Pick your pretty poison

Activists battle the cosmetics industry to keep toxic chemicals away from women's skin.

Published October 26, 2007 3:00PM (EDT)

Soap? Who needs soap?

If you haven't fed your inner paranoid recently, or you're just looking for a surefire way to cut down on your toiletry expenses, I recommend AlterNet's interview with Stacy Malkan, author of "Not Just a Pretty Face: The Ugly Side of the Beauty Industry" and communications director with the Campaign for Safe Cosmetics. Her book explores the cosmetics industry -- which has been mostly unregulated since 1933 -- and the potential health risks associated with saturating our bodies with hundreds of chemical compounds.

Malkan is part of a growing chemical-watch movement seeking to limit women's exposure to chemicals brought to us by the beauty industry. Even if you discount the fear of moisturizer as much ado about lotion, the story behind the Campaign for Safe Cosmetics is still pretty intriguing. Back in 2002, a coalition of nonprofits launched the group after testing 72 beauty products for the presence of phthalates, a plasticizer and hormone disruptor. Since then, the plasticizer has been banned from cosmetics in Europe and, just last week, in baby products by the California Legislature. Some 600 companies have signed the organization's Compact for Safe Cosmetics, vowing to remove toxic chemicals from their products. In 2005, one of the founding members launched Skin Deep, a searchable database of toiletries based on their ingredients, which has become a ground zero for chemically conscious consumers.

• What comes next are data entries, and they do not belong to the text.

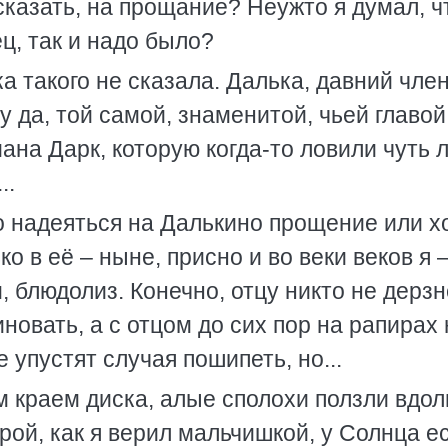
сказать, на прощание? Неужто я думал, ч
ц, так и надо было?
ка такого не сказала. Далька, давний чле
 да, той самой, знаменитой, чьей главо
на Дарк, которую когда-то ловили чуть л
..
о надеяться на Далькино прощение или х
ко в её – ныне, присно и во веки веков я 
м, блюдолиз. Конечно, отцу никто не дерзн
иновать, а с отцом до сих пор на рапирах
 упустят случая пошипеть, но...
 краем диска, алые сполохи ползли вдол
рой, как я верил мальчишкой, у Солнца е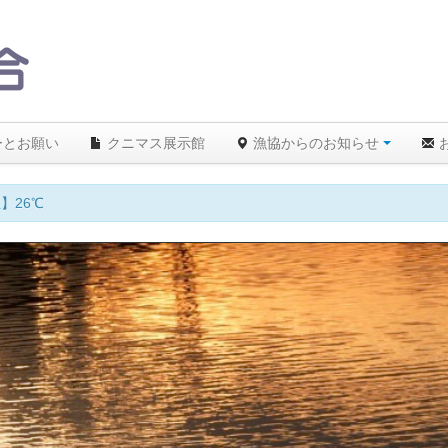
ーとお願い
クニマス展示館
漁協からのお知らせ
】26℃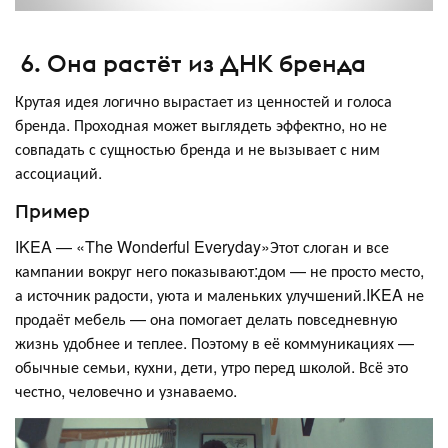
6. Она растёт из ДНК бренда
Крутая идея логично вырастает из ценностей и голоса
бренда. Проходная может выглядеть эффектно, но не
совпадать с сущностью бренда и не вызывает с ним
ассоциаций.
Пример
IKEA — «The Wonderful Everyday»Этот слоган и все
кампании вокруг него показывают:дом — не просто место,
а источник радости, уюта и маленьких улучшений.IKEA не
продаёт мебель — она помогает делать повседневную
жизнь удобнее и теплее. Поэтому в её коммуникациях —
обычные семьи, кухни, дети, утро перед школой. Всё это
честно, человечно и узнаваемо.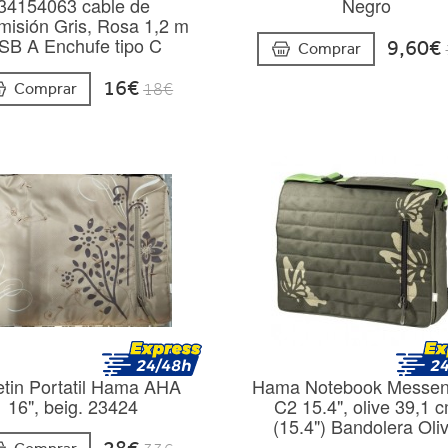
34154063 cable de
Negro
misión Gris, Rosa 1,2 m
SB A Enchufe tipo C
9,60€
Comprar
16€
Comprar
18€
etin Portatil Hama AHA
Hama Notebook Messen
16", beig. 23424
C2 15.4", olive 39,1 
(15.4") Bandolera Oli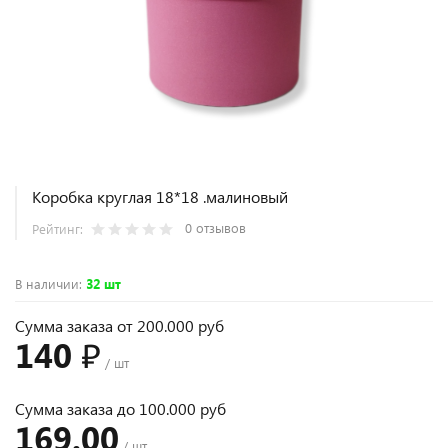
Коробка круглая 18*18 .малиновый
0 отзывов
Рейтинг:
В наличии
:
32 шт
Сумма заказа от 200.000 руб
140 ₽
/ шт
Сумма заказа до 100.000 руб
169.00
/ шт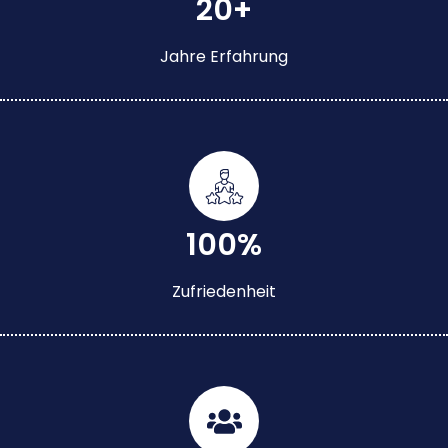
20+
Jahre Erfahrung
100%
Zufriedenheit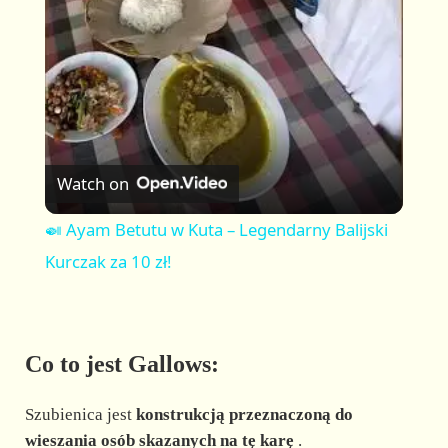
a
y
V
Watch on
i
🍛 Ayam Betutu w Kuta – Legendarny Balijski
Kurczak za 10 zł!
d
e
Co to jest Gallows:
o
Szubienica jest
konstrukcją przeznaczoną do
wieszania osób skazanych na tę karę
.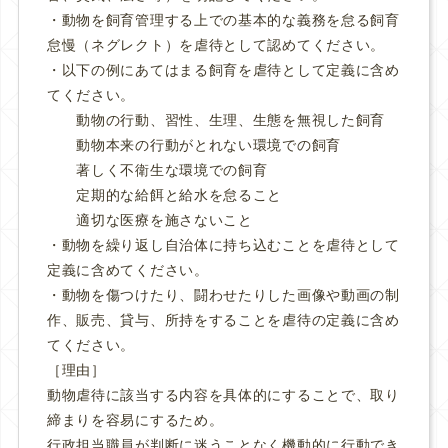
・動物を飼育管理する上での基本的な義務を怠る飼育
怠慢（ネグレクト）を虐待として認めてください。
・以下の例にあてはまる飼育を虐待として定義に含め
てください。
動物の行動、習性、生理、生態を無視した飼育
動物本来の行動がとれない環境での飼育
著しく不衛生な環境での飼育
定期的な給餌と給水を怠ること
適切な医療を施さないこと
・動物を繰り返し自治体に持ち込むことを虐待として
定義に含めてください。
・動物を傷つけたり、闘わせたりした画像や動画の制
作、販売、貸与、所持をすることを虐待の定義に含め
てください。
［理由］
動物虐待に該当する内容を具体的にすることで、取り
締まりを容易にするため。
行政担当職員が判断に迷うことなく機動的に行動でき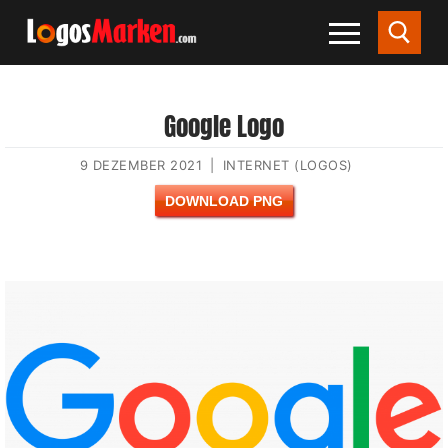
Google Logo
9 DEZEMBER 2021
|
INTERNET (LOGOS)
DOWNLOAD PNG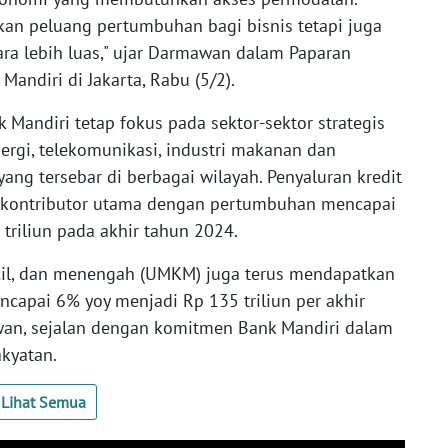
kan peluang pertumbuhan bagi bisnis tetapi juga
ra lebih luas," ujar Darmawan dalam Paparan
andiri di Jakarta, Rabu (5/2).
k Mandiri tetap fokus pada sektor-sektor strategis
ergi, telekomunikasi, industri makanan dan
ang tersebar di berbagai wilayah. Penyaluran kredit
i kontributor utama dengan pertumbuhan mencapai
triliun pada akhir tahun 2024.
ecil, dan menengah (UMKM) juga terus mendapatkan
apai 6% yoy menjadi Rp 135 triliun per akhir
wan, sejalan dengan komitmen Bank Mandiri dalam
kyatan.
Lihat Semua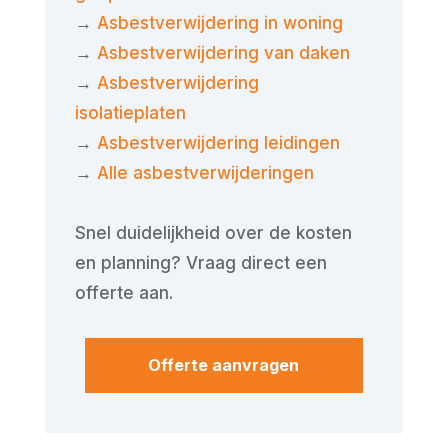
→
Asbestverwijdering in woning
→
Asbestverwijdering van daken
→
Asbestverwijdering
isolatieplaten
→
Asbestverwijdering leidingen
→
Alle asbestverwijderingen
Snel duidelijkheid over de kosten
en planning? Vraag direct een
offerte aan.
Offerte aanvragen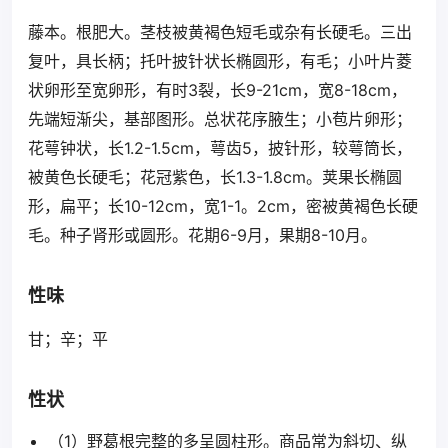
藤本。根肥大。茎枝被黄褐色短毛或杂有长硬毛。三出
复叶，具长柄；托叶披针状长椭圆形，有毛；小叶片菱
状卵形至宽卵形，有时3裂，长9-21cm，宽8-18cm，
先端短渐尖，基部图形。总状花序腋生；小苞片卵形；
花萼钟状，长1.2-1.5cm，萼齿5，披针形，较萼筒长，
被黄色长硬毛；花冠紫色，长1.3-1.8cm。荚果长椭圆
形，扁平；长10-12cm，宽1-1。2cm，密被黄褐色长硬
毛。种子肾形或圆形。花期6-9月，果期8-10月。
性味
甘；辛；平
性状
（1）野葛根完整的多呈圆柱形。商品常为斜切、纵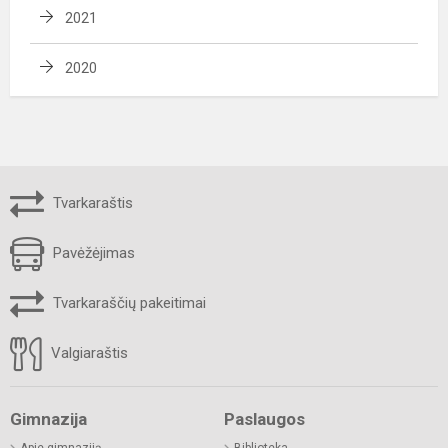
2021
2020
Tvarkaraštis
Pavėžėjimas
Tvarkaraščių pakeitimai
Valgiaraštis
Gimnazija
Paslaugos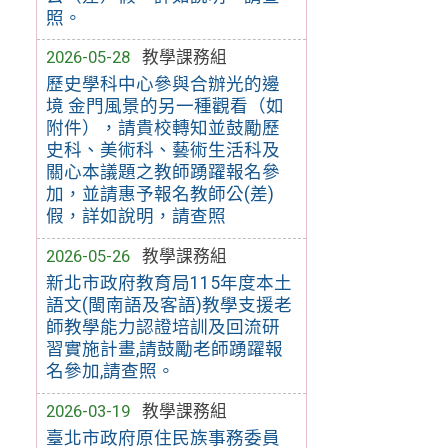
照。
2026-05-28
教學課務組
歷史學科中心參與合辦光的邊
境 金門風景的另一種觀看（如
附件），請貴校轉知並鼓勵歷
史科、美術科、藝術生活科及
關心本議題之教師踴躍報名參
加，並請惠予報名教師公(差)
假，詳如說明，請查照
2026-05-26
教學課務組
新北市政府教育局115年度本土
語文(閩南語及客語)教學支援老
師教學能力認證培訓及回流研
習實施計畫,請鼓勵老師踴躍報
名參加,請查照。
2026-03-19
教學課務組
臺北市政府原住民族事務委員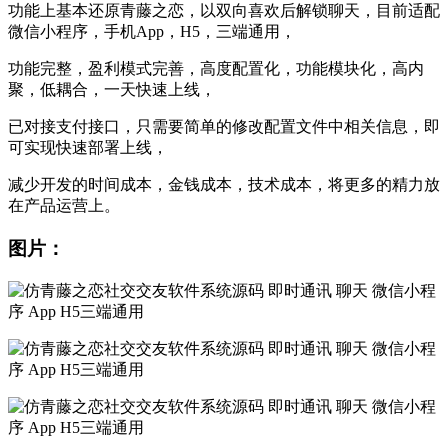
功能上基本还原青藤之恋，以双向喜欢后解锁聊天，目前适配
微信小程序，手机App，H5，三端通用，
功能完整，盈利模式完善，高度配置化，功能模块化，高内
聚，低耦合，一天快速上线，
已对接支付接口，只需要简单的修改配置文件中相关信息，即
可实现快速部署上线，
减少开发的时间成本，金钱成本，技术成本，将更多的精力放
在产品运营上。
图片：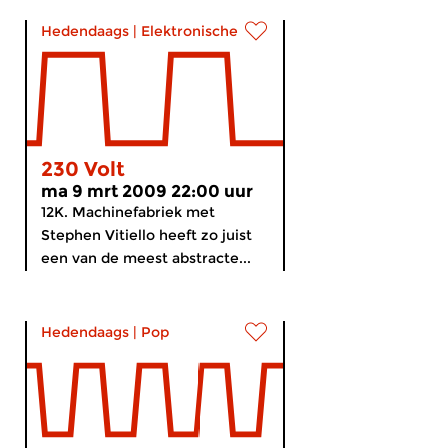
Hedendaags
|
Elektronische muziek
230 Volt
ma 9 mrt 2009 22:00 uur
12K. Machinefabriek met
Stephen Vitiello heeft zo juist
een van de meest abstracte...
Hedendaags
|
Pop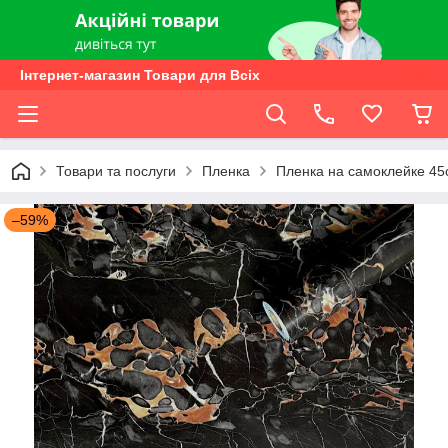
Інтернет-магазин Товари для Всіх
Товари та послуги
Пленка
Пленка на самоклейке 4
–59%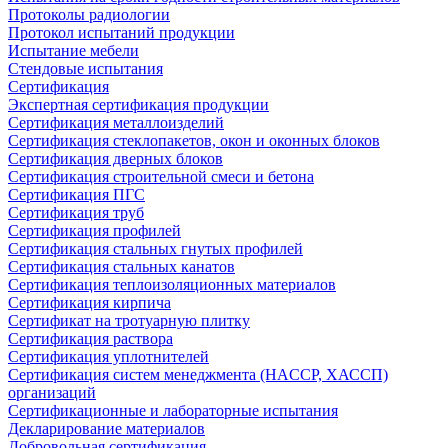
Протоколы радиологии
Протокол испытаний продукции
Испытание мебели
Стендовые испытания
Сертификация
Экспертная сертификация продукции
Сертификация металлоизделий
Сертификация стеклопакетов, окон и оконных блоков
Сертификация дверных блоков
Сертификация строительной смеси и бетона
Сертификация ПГС
Сертификация труб
Сертификация профилей
Сертификация стальных гнутых профилей
Сертификация стальных канатов
Сертификация теплоизоляционных материалов
Сертификация кирпича
Сертификат на тротуарную плитку
Сертификация раствора
Сертификация уплотнителей
Сертификация систем менеджмента (HACCP, ХАССП)
организаций
Сертификационные и лабораторные испытания
Декларирование материалов
Добровольная сертификация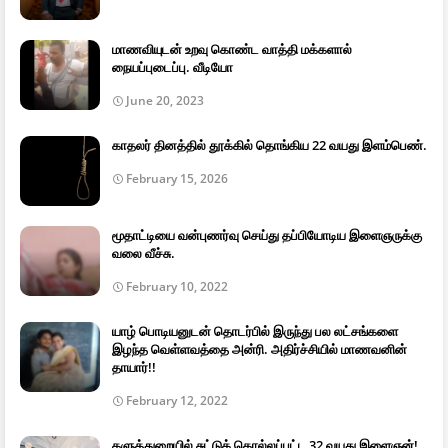
மாணவியுடன் உறவு கொண்ட வாத்தி மக்களால்
நையப்புடைப்பு. வீடியோ
June 20, 2023
காதலர் தினத்தில் தூக்கில் தொங்கிய 22 வயது இளம்பெண்.
February 15, 2026
மூதாட்டியை வன்புணர்வு செய்து தப்பியோடிய இளைஞருக்கு
வலை வீச்சு.
February 10, 2022
யாழ் பொடியனுடன் தொடர்பில் இருந்து பல லட்சங்களை
இழந்த வெள்ளவத்தை அன்ரி. அதிர்ச்சியில் மாணவனின்
தாயார்!!
February 12, 2022
களுத்துறையில் சுட்டுக் கொல்லப்பட்ட 32 வயது இளைஞன்!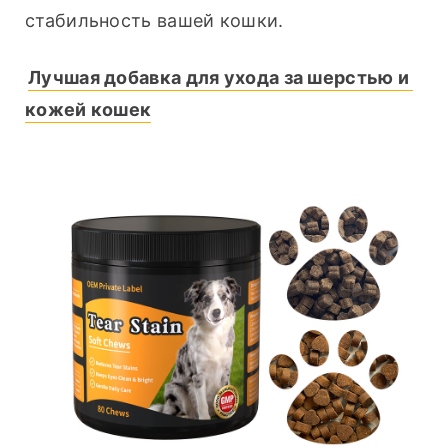
стабильность вашей кошки.
Лучшая добавка для ухода за шерстью и 
кожей кошек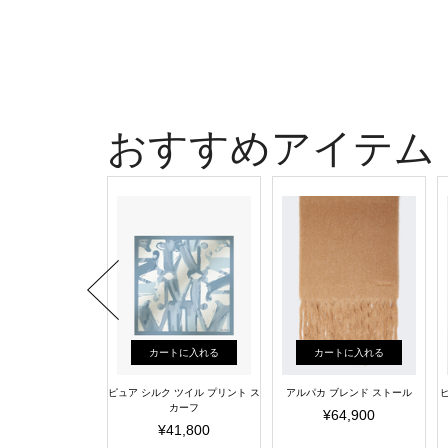
おすすめアイテム
ートに入れる
カートに入れる
カートに入れる
ング ガーゼ ストール
ピュア シルク ツイル プリント ス
アルパカ ブレンド ストール
カーフ
¥8,470
¥64,900
¥41,800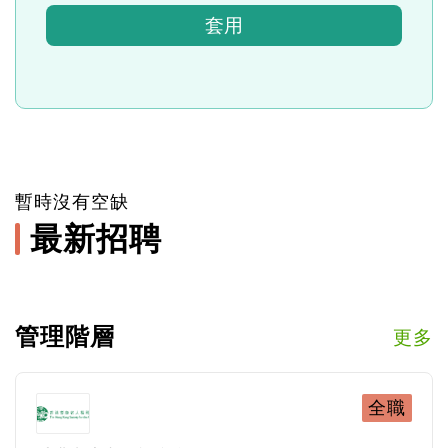
套用
暫時沒有空缺
最新招聘
管理階層
更多
全職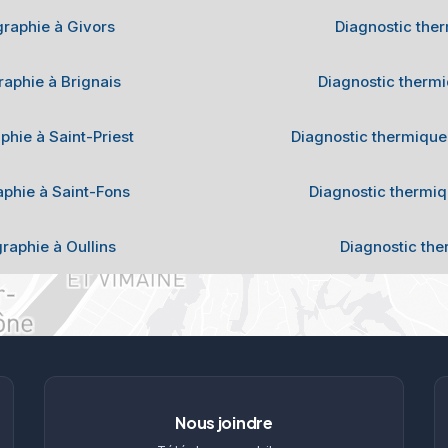
raphie à Givors
Diagnostic the
aphie à Brignais
Diagnostic therm
hie à Saint-Priest
Diagnostic thermique
phie à Saint-Fons
Diagnostic thermiq
raphie à Oullins
Diagnostic th
Nous joindre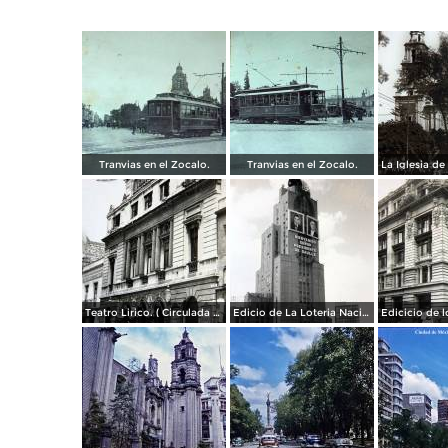
Tranvias en el Zocalo.
Tranvias en el Zocalo.
Teatro Lirico. ( Circulada el 1 de Agosto de 1926 ).
Edicio de La Loteria Nacional Ciudad de México Abril de 1964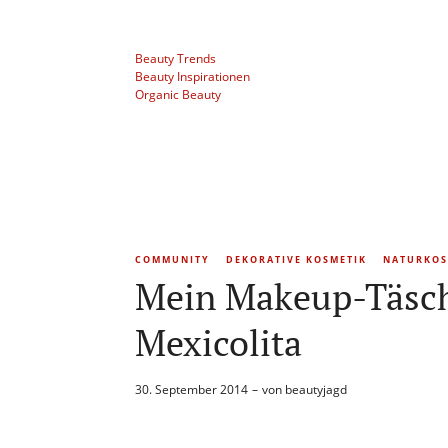
Beauty Trends
Beauty Inspirationen
Organic Beauty
COMMUNITY
DEKORATIVE KOSMETIK
NATURKOS
Mein Makeup-Täsch
Mexicolita
30. September 2014
von
beautyjagd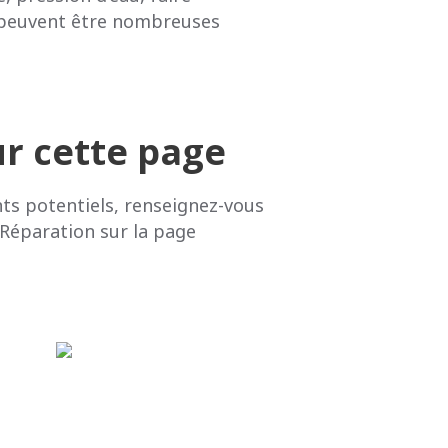
s peuvent être nombreuses
r cette page
nts potentiels, renseignez-vous
 Réparation sur la page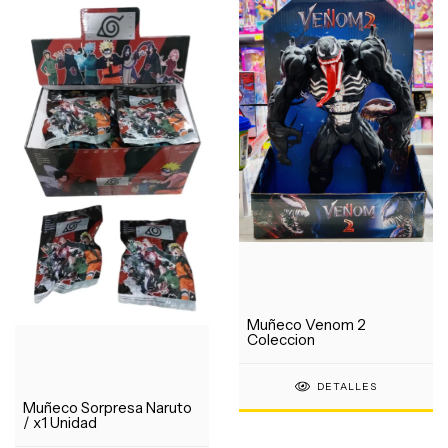
Muñeco Venom 2
Coleccion
DETALLES
Muñeco Sorpresa Naruto
/ x1 Unidad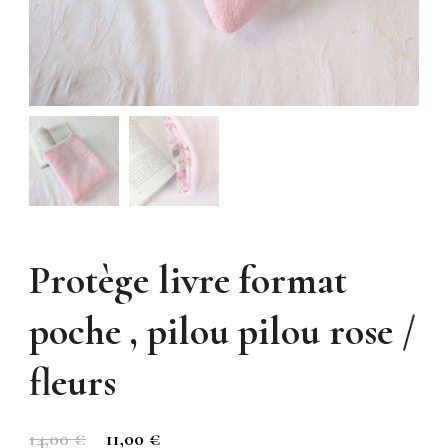
Protège livre format
poche , pilou pilou rose /
fleurs
Le
Le
14,00
€
11,00
€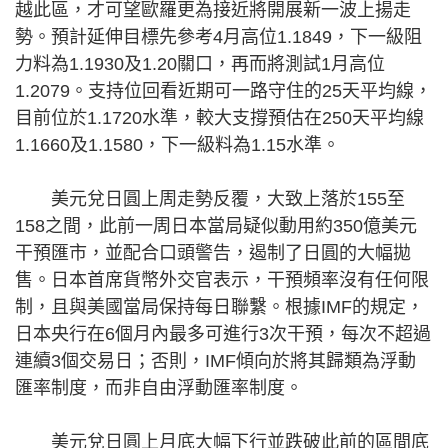
越此區，才可望歐羅更為接近將開展新一波上揚走
勢。預計延伸目標先參考4月高位1.1849，下一級阻
力料為1.1930及1.20關口，再而將測試1月高位
1.2079。支持位回看近期可一路守住的25天平均線，
目前位於1.1720水準，較大支撐預估在250天平均線
1.1660及1.1580，下一級料為1.15水準。
美元兌日圓上周走勢反覆，大致上落於155至
158之間，此前一周日本當局疑似動用約350億美元
干預匯市，並配合口頭警告，遏制了日圓的大幅拋
售。日本首席貨幣外交官表示，干預頻率沒有任何限
制，且與美國當局保持每日聯繫。根據IMF的規定，
日本央行在6個月內最多可進行3次干預，每次不超過
連續3個交易日；否則，IMF傾向於將其歸類為浮動
匯率制度，而非自由浮動匯率制度。
美元兌日圓上月底大幅下行並跌破此前的區間底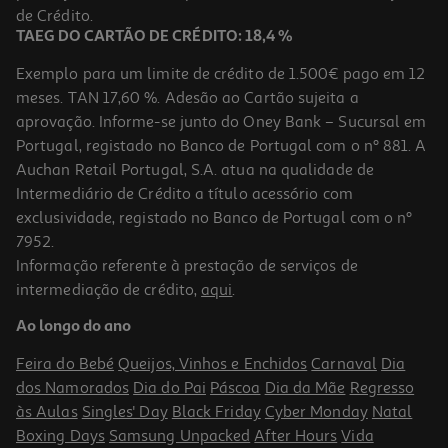
38,99 €
de Crédito.
TAEG DO CARTÃO DE CRÉDITO: 18,4 %
Exemplo para um limite de crédito de 1.500€ pago em 12
meses. TAN 17,60 %. Adesão ao Cartão sujeita a
aprovação. Informe-se junto do Oney Bank – Sucursal em
Portugal, registado no Banco de Portugal com o nº 881. A
Auchan Retail Portugal, S.A. atua na qualidade de
Intermediário de Crédito a título acessório com
exclusividade, registado no Banco de Portugal com o nº
7952.
Informação referente à prestação de serviços de
4.8
(4)
intermediação de crédito,
aqui
.
Ração Para Cão Ultima Com Frango E Arroz 7.5kg
Ao longo do ano
5.77 €/Kg
Feira do Bebé
Queijos, Vinhos e Enchidos
Carnaval
Dia
43,29 €
dos Namorados
Dia do Pai
Páscoa
Dia da Mãe
Regresso
às Aulas
Singles' Day
Black Friday
Cyber Monday
Natal
Boxing Days
Samsung Unpacked
After Hours
Vida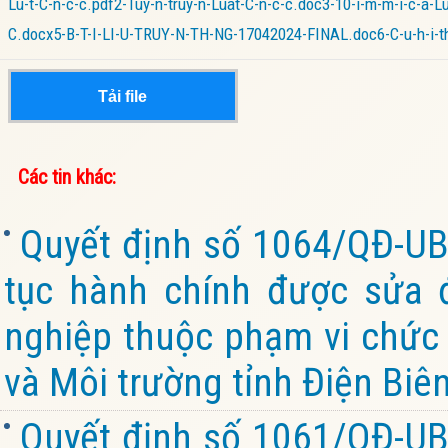
Lu-t-C-n-c-c.pdf
2-Tuy-n-truy-n-Luat-C-n-c-c.doc
3-10-i-m-m-i-c-a-Lu
C.docx
5-B-T-I-LI-U-TRUY-N-TH-NG-17042024-FINAL.doc
6-C-u-h-i-
Tải file
Các tin khác:
Quyết định số 1064/QĐ-UB
tục hành chính được sửa đ
nghiệp thuộc phạm vi chức
và Môi trường tỉnh Điện Biê
Quyết định số 1061/QĐ-UB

The fight against pretty poison goes on! Last week the Campaign for Safe Cosmetics released a report that claimed to have found lead in 11 red lipsticks. The Food and Drug Administration announced that it would conduct its own follow-up study, but added that similar claims in the past hadn't proven true. Some industry spokespeople have suggested that the cosmetics industry already follows strict safety standards and bases its decisions on peer-reviewed science, not activist claims. Which makes me wonder, as I obsessively search Skin Deep for toxic-free baby sunblock late into the night, will we look back on this moment and laugh at our naiveté that we thought we could control our environments via our toiletries?

What's now known is that there's not that much known about the long-term health effects of our constant chemical baths. But there's evidence that for most women, cosmetics contribute more than their fair share. A few months ago the Soil Association (a U.K.-based environmental organization) grabbed headlines with the claim that the average woman absorbs 5 pounds of chemicals through her skin every year. Malkan's point is that when it comes to something as optional as cosmetics, we might as well err on the side of caution. Does that mean, as one AlterNet poster claimed to have done, giving up all grooming products and bathing once a week with warm water? That's up to you and your loved ones.


By Carol Lloyd

Carol Lloyd is currently at work on a book about the gentrification wars in San Francisco's Mission District.